How to begin a vegan lifestyle?
The very first step before beginning the transition is to familiarize yourself with the vegan diet and lifestyle. It’s very important to be fully informed and prepared once you begin to change your lifestyle.
- Be aware of the good parts and benefits of a vegan lifestyle and also try to inform yourself about the risks and costs of the production of animal products.
- Make sure you know how to find out if a product is vegan or not. Get to know which ingredients aren’t allowed on a vegan diet and always read the labels carefully in order to find the less obvious animal-derived ingredients.
- Watch as many vegan documentaries as you can, read as many books, magazines, vegan blogs and websites as you can fit in your time and even talk to your vegan friends or acquaintances. This way you’ll find a lot of good insight and you’ll realize that this transition is not that scary and totally worth it.
- Make a list of vegan restaurants that are close to your place and make a research on local vegan products at your favorite grocery store.
- Create a complete plan of how to assimilate beneficial nutrients while following a vegan diet. This way you’ll make sure you won’t have any nutrient deficiencies.
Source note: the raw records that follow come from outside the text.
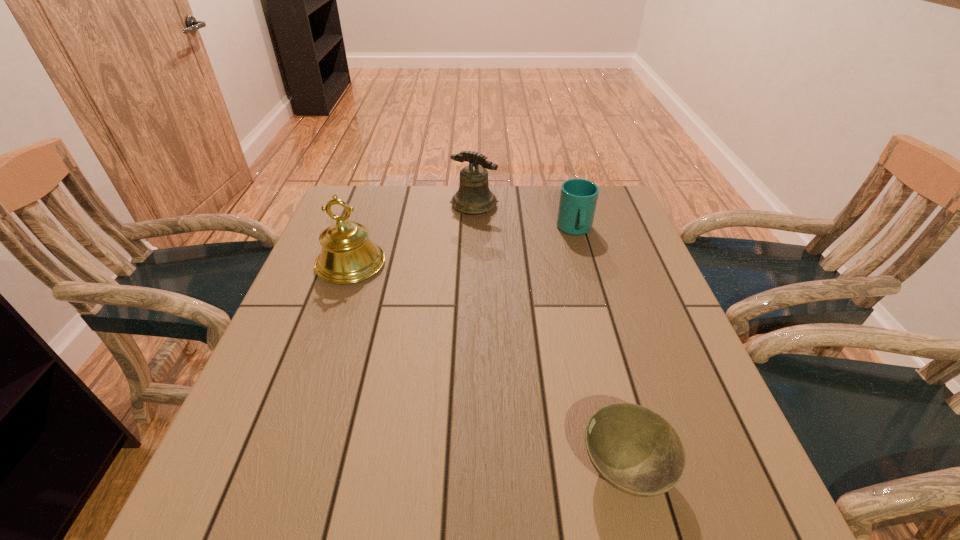 Where is `vacant space at the near edge of the desktop`? The width and height of the screenshot is (960, 540). vacant space at the near edge of the desktop is located at coordinates (483, 484).

The height and width of the screenshot is (540, 960). In order to click on free space at the left edge of the desktop in this screenshot , I will do (334, 383).

Image resolution: width=960 pixels, height=540 pixels. In the image, there is a desktop. Find the location of `free region at the right edge`. free region at the right edge is located at coordinates (631, 247).

You are a GUI agent. You are given a task and a screenshot of the screen. Output one action in this format:
    pyautogui.click(x=<x>, y=<y>)
    Task: Click on the vacant space at the far right corner of the desktop
    
    Given the screenshot: What is the action you would take?
    pyautogui.click(x=595, y=225)

This screenshot has width=960, height=540. I want to click on vacant area that lies between the third object from right to left and the left bell, so click(413, 235).

You are a GUI agent. You are given a task and a screenshot of the screen. Output one action in this format:
    pyautogui.click(x=<x>, y=<y>)
    Task: Click on the blank region between the third tallest object and the shortest object
    The image size is (960, 540).
    Given the screenshot: What is the action you would take?
    pyautogui.click(x=600, y=349)

Locate an element on the screen. The image size is (960, 540). free spot between the nearest object and the farther bell is located at coordinates (549, 338).

Where is `vacant area that lies between the farther bell and the second shortest object`? The width and height of the screenshot is (960, 540). vacant area that lies between the farther bell and the second shortest object is located at coordinates (524, 218).

Locate an element on the screen. Image resolution: width=960 pixels, height=540 pixels. blank region between the right bell and the nearer bell is located at coordinates (413, 235).

The width and height of the screenshot is (960, 540). In order to click on free space between the second shortest object and the farther bell in this screenshot , I will do `click(524, 218)`.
- Explore new vegan recipes!
Do you have a strong motivation to change your diet?
You should know from the start that adopting a vegan diet and just “going on a diet” are not the same thing. It’s easier to follow a diet and indulge yourself with some snacks from time to time, but changing to veganism is more serious than that.
Naturally, you’ll be more motivated and focused on your goal when you have a strong reasoning behind your decision. I’m pretty sure that after you’ll find out about all the benefits of a vegan diet and the downsides of consuming animal products, you’ll never want to go back.
Once you open your eyes to the real things that happen with our environment and health, you’ll see why the effort of adopting a vegan lifestyle is totally worth it and you won’t even want to go back!
Always try to keep a positive attitude
The transition might be hard and stressful in the beginning – and that’s a normal thing. One advice that I want to give you is to always focus on the healthy, delicious food you can cook and consume from now on and not on all the things and flavors you are giving up.
Even though it sometimes may not seem like it – there are tons of yummy vegan foods out there! And you should always keep in mind that all the old foods you are giving up can always be ‘veganized’ and transformed into something way healthier but with a very similar taste!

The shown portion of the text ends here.